ACTIVITY> Please give back all the records exactly, but keep the pictures out.

DATA>
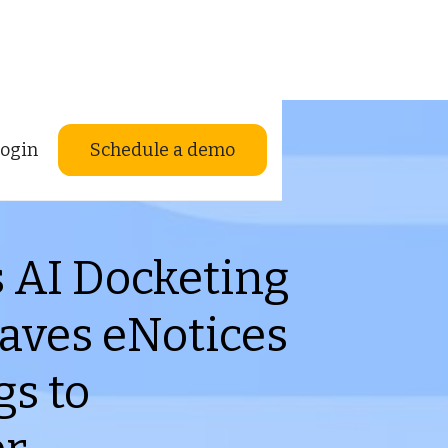
ogin
Schedule a demo
s AI Docketing
aves eNotices
gs to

ANSWER TO THE EXERCISE>
ogin
Schedule a demo
s AI Docketing
aves eNotices
gs to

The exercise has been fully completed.